What you will do: The expected output is the data below, character for character, without its pictures.

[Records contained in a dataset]

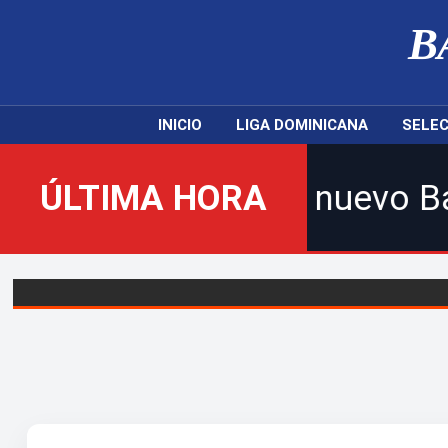
B
INICIO
LIGA DOMINICANA
SELEC
enidos al nuevo Balompié Dom
ÚLTIMA HORA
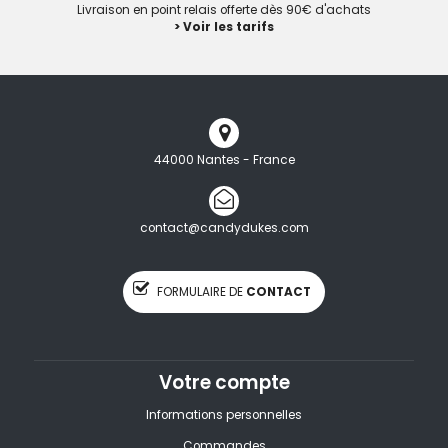
Livraison en point relais offerte dès 90€ d'achats
> Voir les tarifs
44000 Nantes - France
contact@candydukes.com
FORMULAIRE DE
CONTACT
Votre compte
Informations personnelles
Commandes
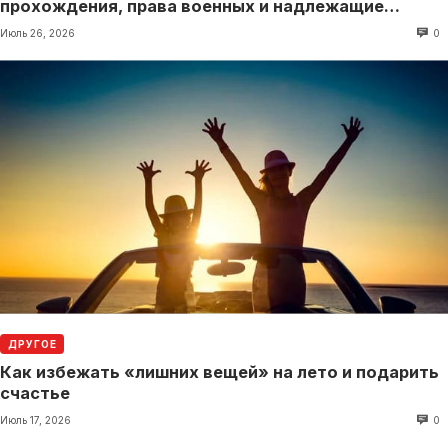
прохождения, права военных и надлежащие
выплаты
Июль 26, 2026
0
ДРУГОЕ
Как избежать «лишних вещей» на лето и подарить
счастье
Июль 17, 2026
0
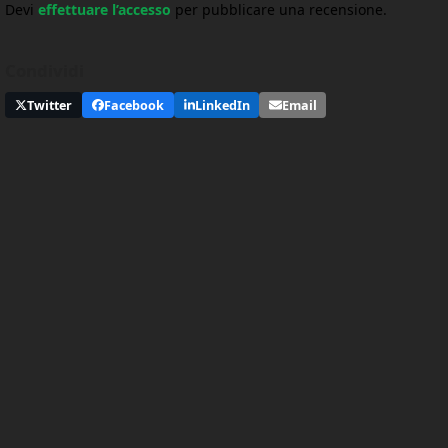
Devi
effettuare l’accesso
per pubblicare una recensione.
Condividi
Twitter
Facebook
LinkedIn
Email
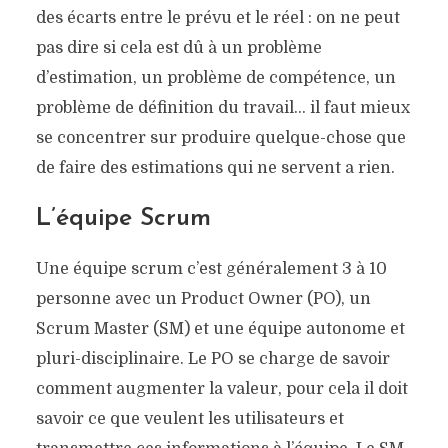
des écarts entre le prévu et le réel : on ne peut
pas dire si cela est dû à un problème
d’estimation, un problème de compétence, un
problème de définition du travail… il faut mieux
se concentrer sur produire quelque-chose que
de faire des estimations qui ne servent a rien.
L’équipe Scrum
Une équipe scrum c’est généralement 3 à 10
personne avec un Product Owner (PO), un
Scrum Master (SM) et une équipe autonome et
pluri-disciplinaire. Le PO se charge de savoir
comment augmenter la valeur, pour cela il doit
savoir ce que veulent les utilisateurs et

Output of the exercise:
B
INICIO
LIGA DOMINICANA
SELEC
enidos al nuevo Balompié Dom
ÚLTIMA HORA
Livraison en point relais offerte dès 90€ d'achats
> Voir les tarifs
44000 Nantes - France
contact@candydukes.com
FORMULAIRE DE
CONTACT
Votre compte
Informations personnelles
Commandes
прохождения, права военных и надлежащие
выплаты
Июль 26, 2026
0
ДРУГОЕ
Как избежать «лишних вещей» на лето и подарить
счастье
Июль 17, 2026
0
Devi
effettuare l’accesso
per pubblicare una recensione.
Condividi
Twitter
Facebook
LinkedIn
Email
des écarts entre le prévu et le réel : on ne peut
pas dire si cela est dû à un problème
d’estimation, un problème de compétence, un
problème de définition du travail… il faut mieux
se concentrer sur produire quelque-chose que
de faire des estimations qui ne servent a rien.
L’équipe Scrum
Une équipe scrum c’est généralement 3 à 10
personne avec un Product Owner (PO), un
Scrum Master (SM) et une équipe autonome et
pluri-disciplinaire. Le PO se charge de savoir
comment augmenter la valeur, pour cela il doit
savoir ce que veulent les utilisateurs et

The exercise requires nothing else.